_What to work on_. No pictures go into the copy. Write out exactly the lines below from the one containing "productividad y la cohesión del equipo." through the one containing "Citar Documento".

Dataset entries:
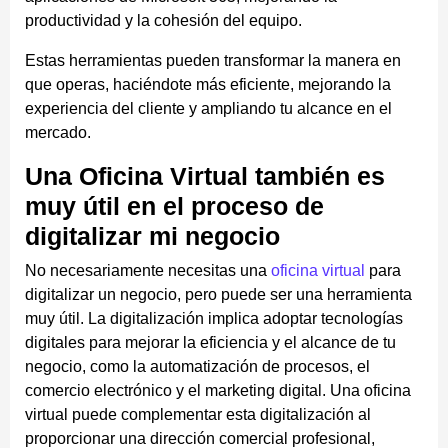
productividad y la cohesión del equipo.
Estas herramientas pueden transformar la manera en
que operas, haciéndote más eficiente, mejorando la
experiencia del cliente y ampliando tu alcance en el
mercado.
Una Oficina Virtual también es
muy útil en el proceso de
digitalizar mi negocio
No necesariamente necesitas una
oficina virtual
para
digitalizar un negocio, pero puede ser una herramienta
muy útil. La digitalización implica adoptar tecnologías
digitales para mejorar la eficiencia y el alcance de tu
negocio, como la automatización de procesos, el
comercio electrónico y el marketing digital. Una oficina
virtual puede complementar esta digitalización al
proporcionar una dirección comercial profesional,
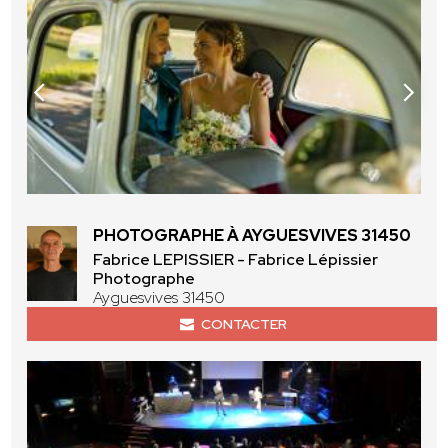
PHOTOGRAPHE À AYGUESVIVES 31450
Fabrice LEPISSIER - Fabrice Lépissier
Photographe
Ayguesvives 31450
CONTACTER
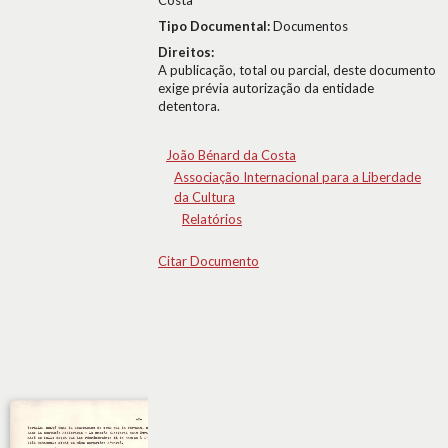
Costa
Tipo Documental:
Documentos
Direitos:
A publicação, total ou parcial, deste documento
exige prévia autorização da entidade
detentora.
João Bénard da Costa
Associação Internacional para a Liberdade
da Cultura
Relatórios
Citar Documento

--

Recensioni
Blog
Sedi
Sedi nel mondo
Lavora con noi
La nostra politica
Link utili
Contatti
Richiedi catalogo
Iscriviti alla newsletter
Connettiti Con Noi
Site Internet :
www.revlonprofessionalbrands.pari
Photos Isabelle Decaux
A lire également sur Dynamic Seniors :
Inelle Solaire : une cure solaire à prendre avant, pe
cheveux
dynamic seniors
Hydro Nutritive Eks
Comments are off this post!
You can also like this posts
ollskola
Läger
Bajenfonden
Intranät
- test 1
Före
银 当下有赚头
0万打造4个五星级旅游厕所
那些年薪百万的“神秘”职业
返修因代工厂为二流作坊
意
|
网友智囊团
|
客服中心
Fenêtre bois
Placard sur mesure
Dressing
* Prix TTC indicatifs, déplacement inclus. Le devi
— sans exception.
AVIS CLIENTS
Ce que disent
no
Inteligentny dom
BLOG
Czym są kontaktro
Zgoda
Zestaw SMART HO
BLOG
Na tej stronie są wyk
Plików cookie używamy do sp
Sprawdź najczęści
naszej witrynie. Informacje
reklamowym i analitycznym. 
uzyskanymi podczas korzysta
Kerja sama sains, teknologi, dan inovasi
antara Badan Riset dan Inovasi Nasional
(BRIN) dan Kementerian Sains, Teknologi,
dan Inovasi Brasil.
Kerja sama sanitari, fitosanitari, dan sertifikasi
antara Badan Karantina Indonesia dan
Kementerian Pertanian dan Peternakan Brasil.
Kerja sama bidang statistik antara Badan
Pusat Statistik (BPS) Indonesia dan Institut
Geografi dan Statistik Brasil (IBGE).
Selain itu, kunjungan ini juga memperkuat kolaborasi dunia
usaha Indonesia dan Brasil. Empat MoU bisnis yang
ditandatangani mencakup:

_Your response_.
productividad y la cohesión del equipo.
Estas herramientas pueden transformar la manera en
que operas, haciéndote más eficiente, mejorando la
experiencia del cliente y ampliando tu alcance en el
mercado.
Una Oficina Virtual también es
muy útil en el proceso de
digitalizar mi negocio
No necesariamente necesitas una
oficina virtual
para
digitalizar un negocio, pero puede ser una herramienta
muy útil. La digitalización implica adoptar tecnologías
digitales para mejorar la eficiencia y el alcance de tu
negocio, como la automatización de procesos, el
comercio electrónico y el marketing digital. Una oficina
virtual puede complementar esta digitalización al
proporcionar una dirección comercial profesional,
PHOTOGRAPHE À AYGUESVIVES 31450
Fabrice LEPISSIER - Fabrice Lépissier
Photographe
Ayguesvives 31450
CONTACTER
Costa
Tipo Documental:
Documentos
Direitos:
A publicação, total ou parcial, deste documento
exige prévia autorização da entidade
detentora.
João Bénard da Costa
Associação Internacional para a Liberdade
da Cultura
Relatórios
Citar Documento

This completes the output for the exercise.